Until recently, blogs have proven to be an incredibly lousy source of information for most businesspeople. Finding and keeping up with the relevant ones is far too time-consuming. But I've recently started using a newsreader, and after spending hours setting the damn thing up, my business life has changed forever.

He is right for two reasons: first exposure to blogs is as a reader and like all great disruptive technologies they provide competitive advantage to individual early adopters.

Same dynamics drive team leaders to bring blogs and wikis inside to create advantage for workgroups. Some team members initially participate as readers, but gradually shift to being contributors and collaborators.

[via Stowe]

[Ross Mayfield's Weblog (Social Text)]

February 27, 2004

Compare Yahoo and Google results

I know this is old stuff to most of you (and apologize when it is the case) but I just started playing with it.



Here is a nice visual tool that lets you compare results from Google and Yahoo searches. For example I am #1 in Google for "create a company" but not at all in Yahoo. Looks like Google likes blogs better than Yahoo, too bad.



Thanks JY for the link.

Tucows Acquires Blogrolling.com

More info here. Looks like the blogging scene gets hotter with M&A starting and I bet this is just the beginning.

February 26, 2004

Open sourcing myself & German week diary

After my saying that blogging was like open sourcing myself, I of course shared my network in Linked In and reached another level today by creating and sharing my public diary thanks to Apple ical and .mac here. The diary is quite empty for the time being but I will continue to update it.


It is really cool, you just create another diary then share it and each time I update it, it updates the web page, really cool. Mac users can even just subscribe to it. I wish Apple would add sharing with only selected people for private diaries and also I selected "share my to do list" but for some reason cannot find it on-line.


Anyway, my agenda for my week in Germany gets clearer, Munchen March 8, Frankfurt March 9, Hamburg march 11, don't know yet for wednesday and friday but I will update my public diary ;=)


I you want to have drinks and/or dinner there please continue to let me know, I will try to put it on a wiki as an experiment, I would love if you helped me organize dinners with German bloggers there but I will need your help !


Thanks !

Don't drink when you fly

Was it the airplane going into the truck or the opposite ? Pointed by Philippe Agulhon who launched a blog on aviation parts (in French)... Here is his French blog.

Picture from Airliners.net.

February 25, 2004

Let's change Europe and join me in the Euro Identity Caravan !

Miha Pogacnik is one of the most extraordinary person I have ever met. Miha is a musician and he teaches creativity to corporations through music. Here is what you can find about Miha: "Miha Pogacnik is a diplomat, violinist, business advisor, visionary and genius."

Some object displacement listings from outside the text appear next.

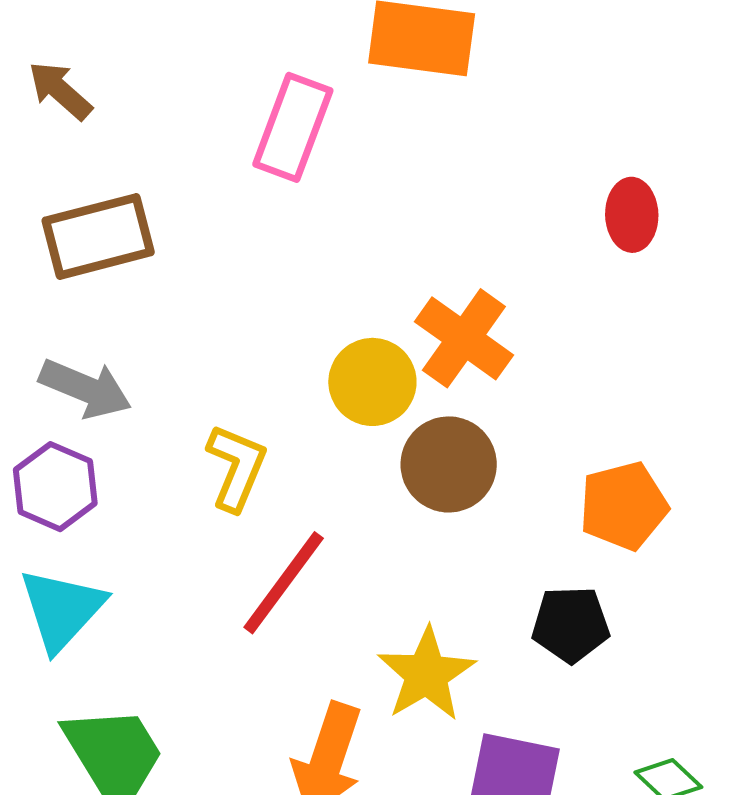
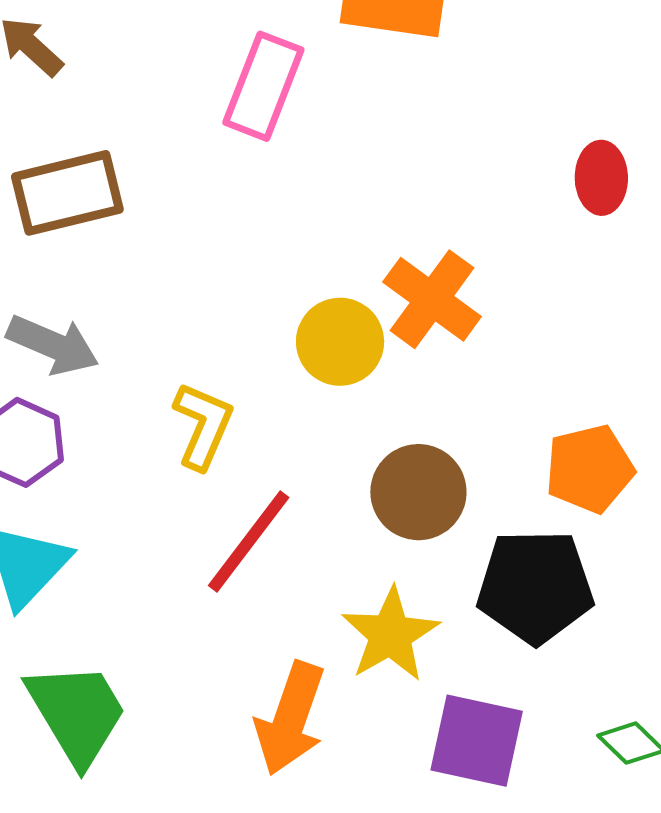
brown circle: (449, 464) -> (418, 492), moved
black pentagon: (571, 624) -> (535, 587), size x1.5

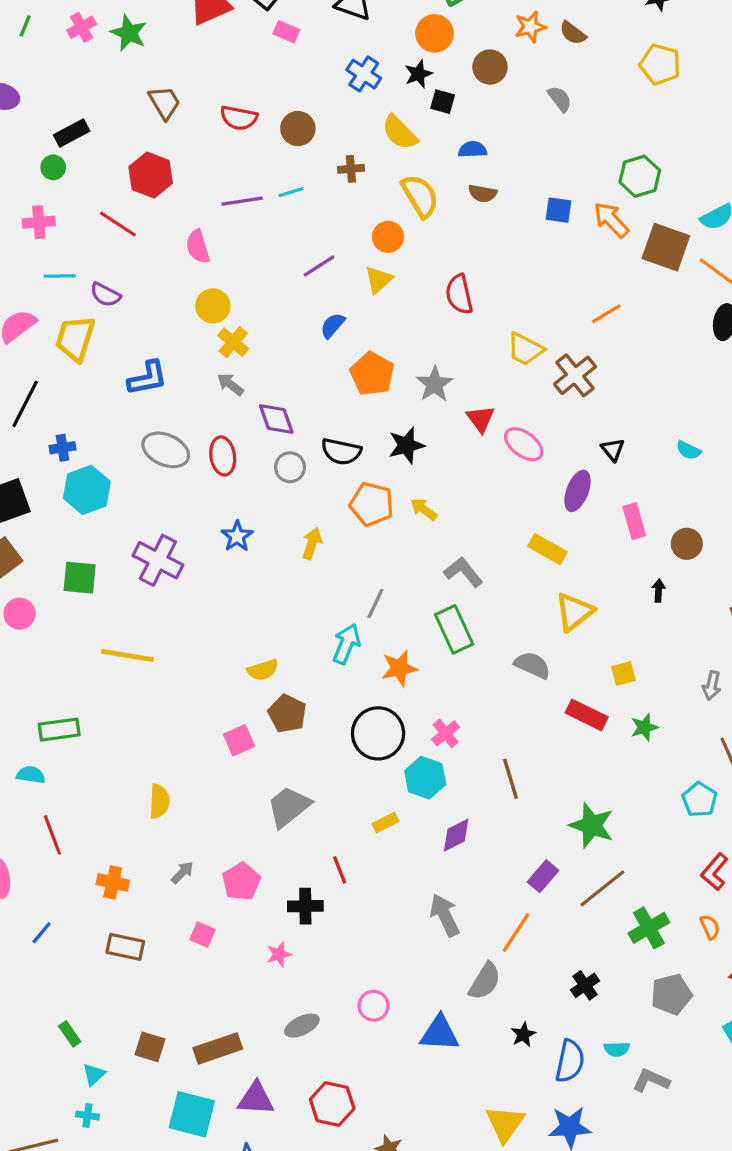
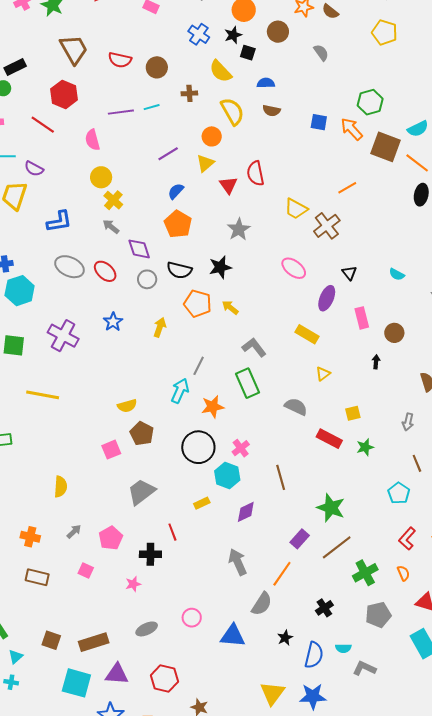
brown trapezoid: (165, 103) -> (74, 49), size x1.4
orange pentagon: (372, 374) -> (178, 224), moved
red triangle: (480, 419) -> (228, 185), moved
red ellipse: (223, 456) -> (105, 271), turned -40
yellow triangle: (574, 612) -> (323, 374), size x0.6

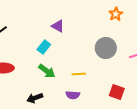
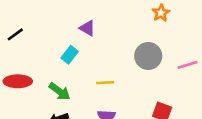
green arrow: (47, 71) -> (60, 91), moved
yellow line: (79, 74) -> (105, 83), moved

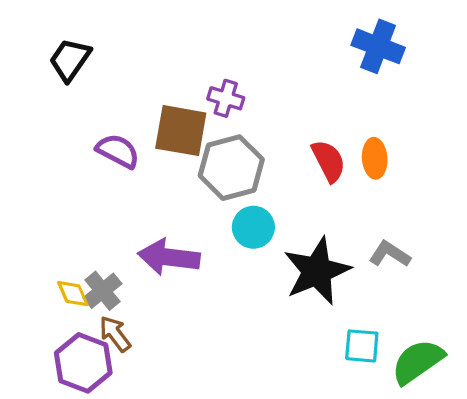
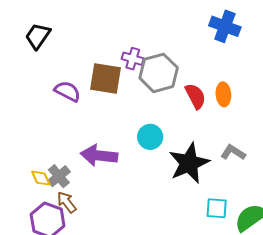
gray hexagon: (231, 168) -> (159, 73), moved

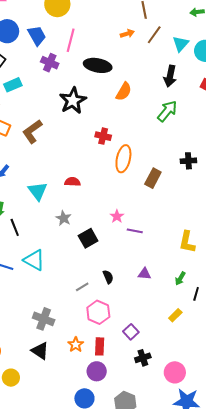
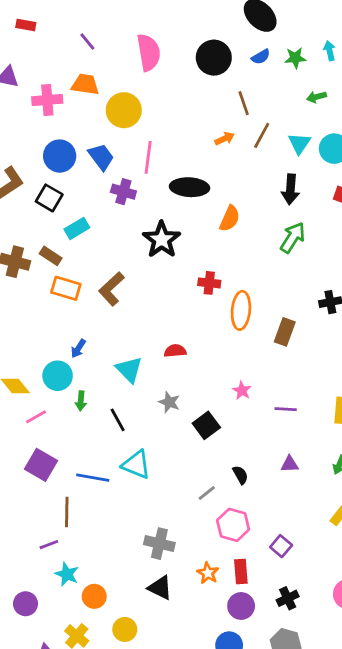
black line: (15, 227) -> (118, 420), moved
purple line: (135, 231) -> (286, 409), moved
black cross: (143, 358) -> (288, 598), moved

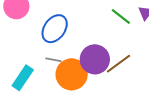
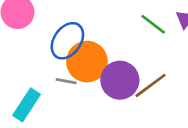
orange circle: (72, 74) -> (87, 62), moved

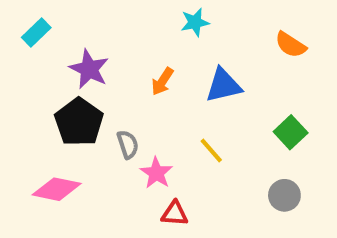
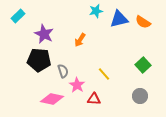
blue triangle: (223, 85) -> (119, 19), moved
black pentagon: (79, 122) -> (39, 60), turned -30
pink diamond: (57, 189) -> (52, 99), moved
red triangle: (175, 214) -> (94, 99), moved

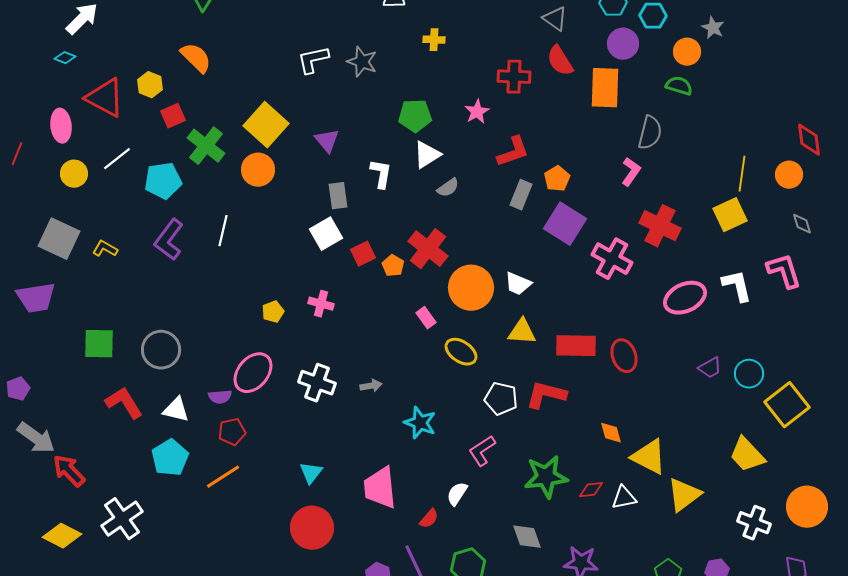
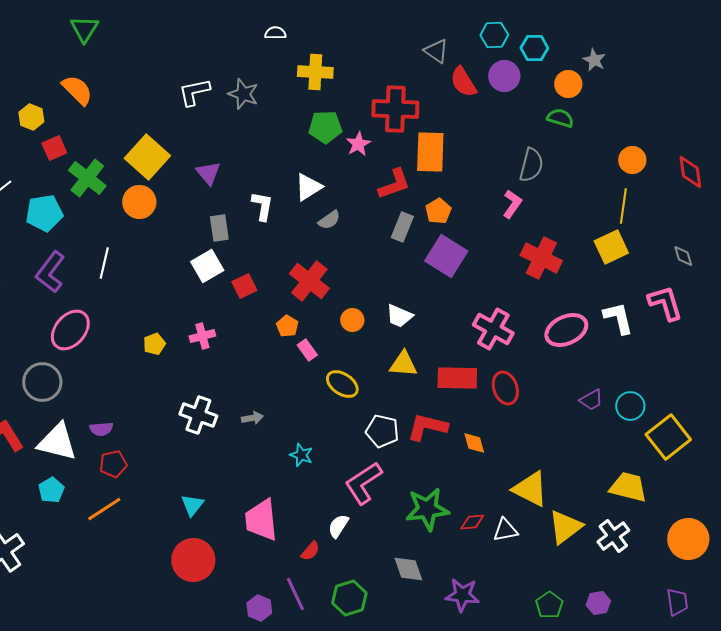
yellow cross: (434, 40) -> (315, 72), size x1.6
red semicircle: (560, 61) -> (463, 82), moved
red cross: (514, 77) -> (395, 109), size x1.4
orange rectangle: (605, 88) -> (430, 152), moved
green pentagon: (415, 116) -> (325, 127), moved
orange circle: (789, 175) -> (632, 160), moved
pink cross: (612, 259) -> (493, 329), moved
orange pentagon: (393, 266) -> (287, 326), moved
orange circle: (471, 288) -> (352, 320), size x0.5
pink cross: (321, 304) -> (202, 336), turned -30
pink ellipse: (253, 373) -> (70, 330), moved
white triangle: (176, 410) -> (57, 442), size x1.5
cyan star: (420, 423) -> (301, 455), size x0.7
orange diamond: (611, 433) -> (474, 443), moved
pink L-shape: (482, 451) -> (363, 483), size x1.4
yellow trapezoid: (747, 455) -> (628, 487), turned 147
cyan pentagon: (170, 458) -> (51, 490), size x0.7
white cross: (754, 523) -> (613, 536), moved, turned 32

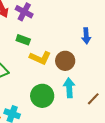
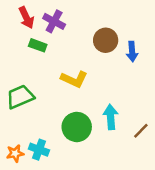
green rectangle: (23, 40) -> (38, 45), moved
brown circle: (65, 61) -> (106, 40), moved

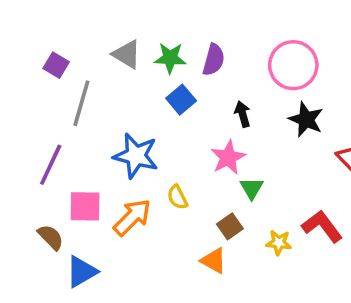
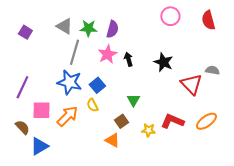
pink circle: (293, 65) -> (170, 16), moved, size x0.7
blue square: (181, 100) -> (97, 85), moved
gray line: (81, 103) -> (74, 52), moved
pink star: (228, 157) -> (107, 54), moved
red L-shape: (322, 226) -> (172, 121), turned -30

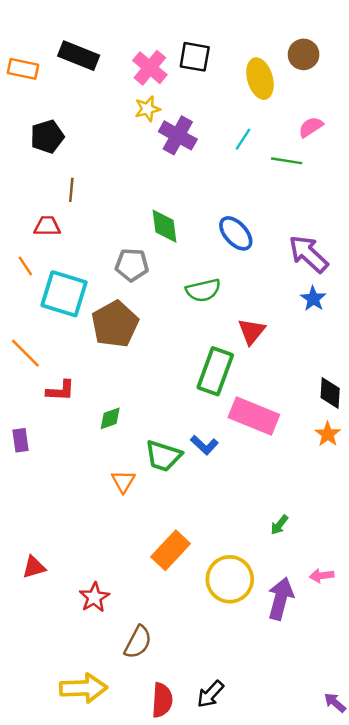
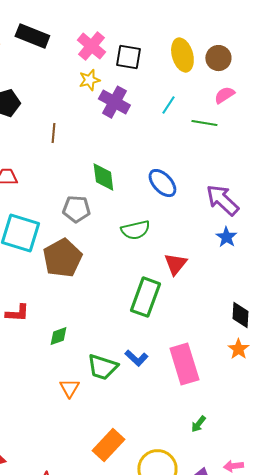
brown circle: (304, 54) -> (218, 58), moved
black square: (195, 57) -> (128, 57), moved
brown line: (71, 190) -> (53, 133), moved
pink rectangle: (254, 416) -> (184, 364), moved, turned 51

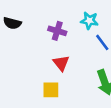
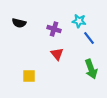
yellow square: (51, 90) -> (29, 76), moved

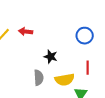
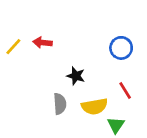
red line: (88, 68) -> (125, 90), turned -32

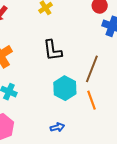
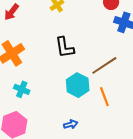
brown line: (92, 69) -> (104, 65), turned 36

We had a very intense session at the World Economic Forum's GLT event in Geneva last year where he took us through the creation process in music.


Miha is one of the few people I know who wants to change the world (me too !) and one of the even fewer people that actually do it. So I am extremely happy and honored that Miha asked me to join the Euro Identity Caravan.


With all the team helping him, Miha has done something incredible: they "rented" a train that will go throughout the 10 countries who will join the EU on May 1st. Each carriage will carry a group of 20 persons (friends), who are developing one topic in creative conversation:



European Leadership, Innovation and Entrepreneurship (I will be in this one !), Sustainability and Ecology, Polyphonic Media, Education and Learning, Democracy and Constitution, Interdisciplinary Role of the Art: cultural Wealth of the Regions, The Future of Universities and Science, Social Responsibility, Corporate Strategies in the enlarged Europe




The goal as Miha writes it: Europe needs to define its identity. By inviting the brains of all different areas of Europe: culture, business, science, politics to a one week structured brain-storm we will compose a valuable basement for all of those who want to change Europe in a constructive way.
Therefore the goal of the EICC is to define clear guidelines for the fields of arts, business, politics, academia, media etc. with the focus on a stronger interdisciplinary, polyphonic approach than this is currently done. The guidelines will be published by the end of the week not only in book-format, but as well as inlays for the media partners who will serve the EICC as a soundboard to get these messages above the awareness threshold.
By travelling through some of the new partner countries EICC wants to make its contribution of bridging Europe. It is to be understood as a strong welcome to those joining few weeks later as well as to those who have lost the spirit throughout the last decades or those who are still waiting.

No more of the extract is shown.